Transcribed page contents:
--- START ---
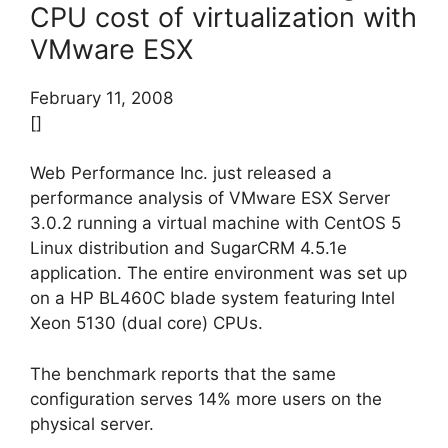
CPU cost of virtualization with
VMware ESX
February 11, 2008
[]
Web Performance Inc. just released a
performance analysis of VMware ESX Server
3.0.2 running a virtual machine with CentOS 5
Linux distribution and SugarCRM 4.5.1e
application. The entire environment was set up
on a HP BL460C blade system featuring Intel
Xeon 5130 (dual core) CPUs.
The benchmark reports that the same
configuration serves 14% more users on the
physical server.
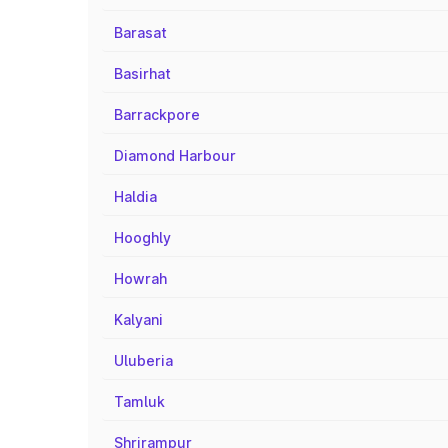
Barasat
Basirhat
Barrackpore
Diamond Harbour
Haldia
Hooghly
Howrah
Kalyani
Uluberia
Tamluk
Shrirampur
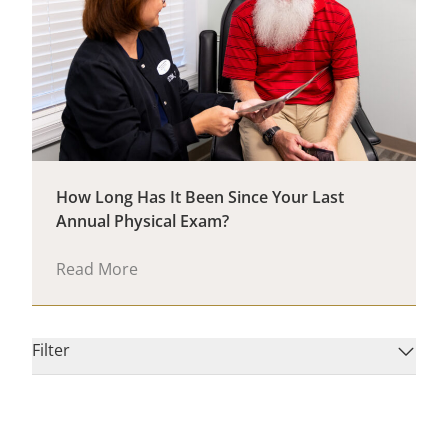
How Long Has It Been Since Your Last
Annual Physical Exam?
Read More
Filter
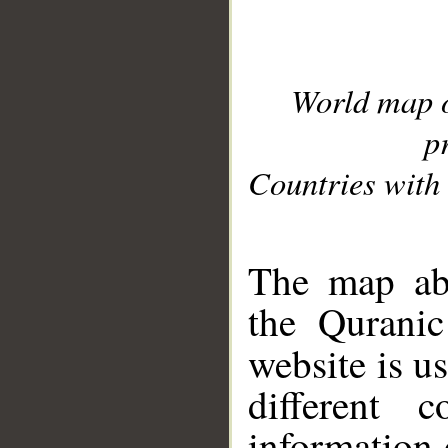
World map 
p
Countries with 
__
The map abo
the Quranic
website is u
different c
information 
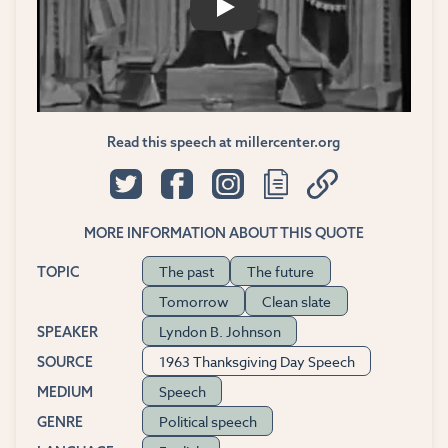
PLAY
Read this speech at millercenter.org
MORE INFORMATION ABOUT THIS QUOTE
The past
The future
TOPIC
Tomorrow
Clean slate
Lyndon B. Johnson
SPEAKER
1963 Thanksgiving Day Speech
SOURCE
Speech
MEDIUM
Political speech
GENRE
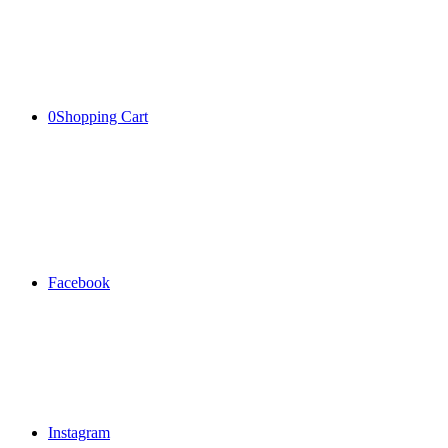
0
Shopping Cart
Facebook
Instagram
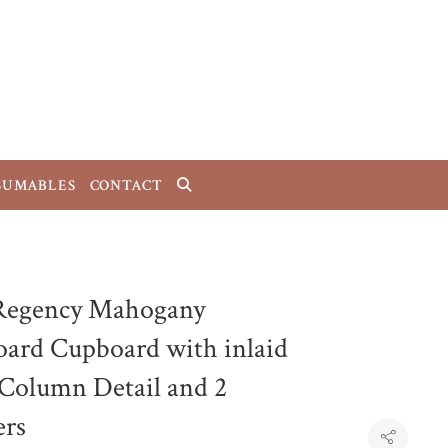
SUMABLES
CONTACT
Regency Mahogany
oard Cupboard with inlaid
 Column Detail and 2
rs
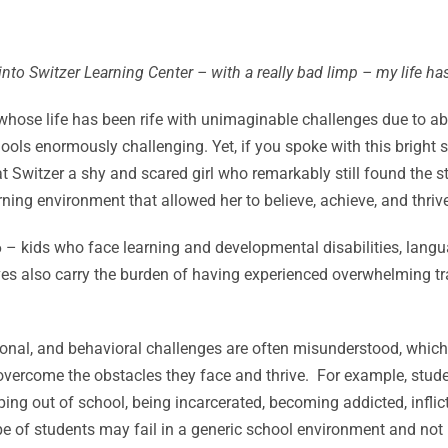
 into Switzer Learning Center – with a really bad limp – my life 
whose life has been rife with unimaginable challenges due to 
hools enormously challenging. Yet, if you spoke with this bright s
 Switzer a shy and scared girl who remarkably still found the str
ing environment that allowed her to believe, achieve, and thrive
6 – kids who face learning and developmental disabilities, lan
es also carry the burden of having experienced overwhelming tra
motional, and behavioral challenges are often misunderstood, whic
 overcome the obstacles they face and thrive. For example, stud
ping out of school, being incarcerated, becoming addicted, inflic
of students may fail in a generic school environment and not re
--- END ---
--- START ---
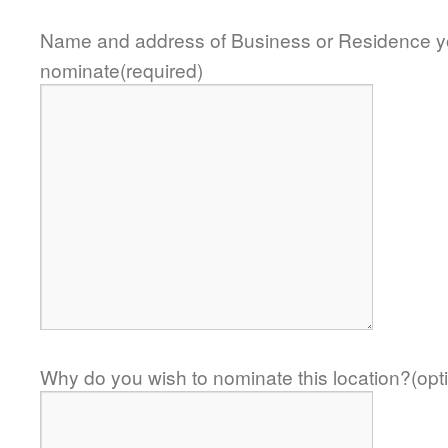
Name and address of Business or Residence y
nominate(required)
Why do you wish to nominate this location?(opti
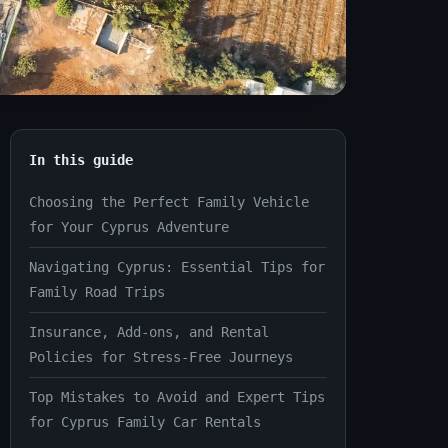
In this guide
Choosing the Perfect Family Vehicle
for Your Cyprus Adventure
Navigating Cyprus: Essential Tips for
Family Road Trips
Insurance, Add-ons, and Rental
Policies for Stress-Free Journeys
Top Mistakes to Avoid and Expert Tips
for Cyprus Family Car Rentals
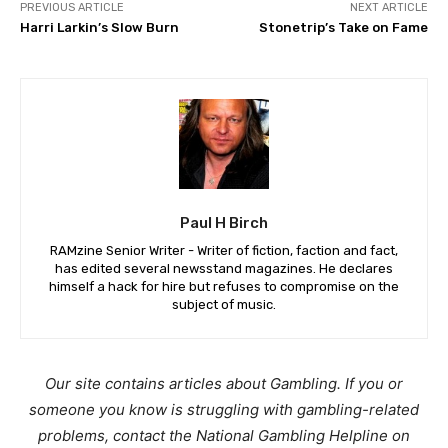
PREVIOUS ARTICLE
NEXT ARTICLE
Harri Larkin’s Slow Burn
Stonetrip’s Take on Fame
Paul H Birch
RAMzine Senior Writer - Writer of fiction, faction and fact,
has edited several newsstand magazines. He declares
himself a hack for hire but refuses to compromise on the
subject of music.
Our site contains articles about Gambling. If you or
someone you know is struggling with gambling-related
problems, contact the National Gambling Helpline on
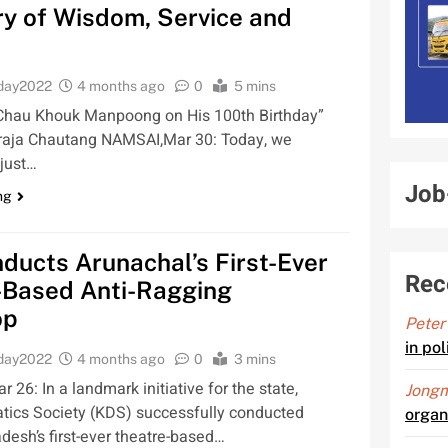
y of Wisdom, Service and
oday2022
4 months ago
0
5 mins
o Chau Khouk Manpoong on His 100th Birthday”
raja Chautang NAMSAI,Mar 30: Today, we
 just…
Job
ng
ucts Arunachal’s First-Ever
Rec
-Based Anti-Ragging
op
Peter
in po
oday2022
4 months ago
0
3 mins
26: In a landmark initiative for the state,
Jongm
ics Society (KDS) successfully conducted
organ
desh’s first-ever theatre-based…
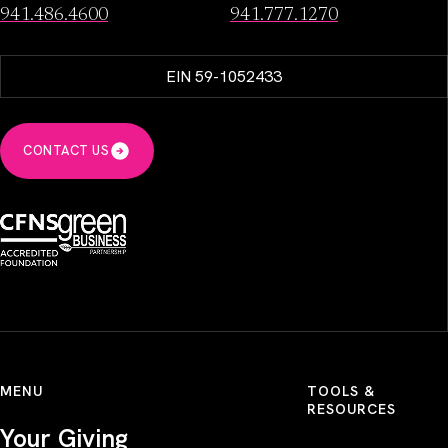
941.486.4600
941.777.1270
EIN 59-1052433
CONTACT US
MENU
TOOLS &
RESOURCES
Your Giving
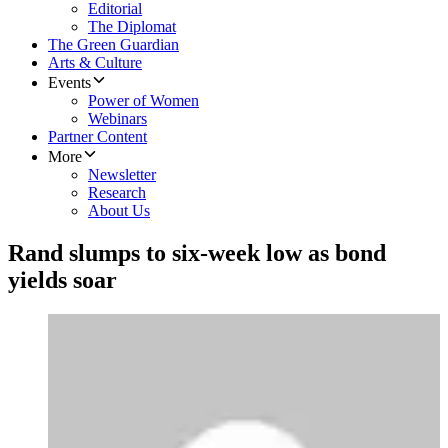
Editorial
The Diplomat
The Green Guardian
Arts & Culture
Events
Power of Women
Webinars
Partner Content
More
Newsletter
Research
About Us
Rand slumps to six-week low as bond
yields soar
--- END ---
TASK BRIEF: For every line in the entries above that contains "environment", add one to a count, and give that number by itself.

RESULT BELOW: 3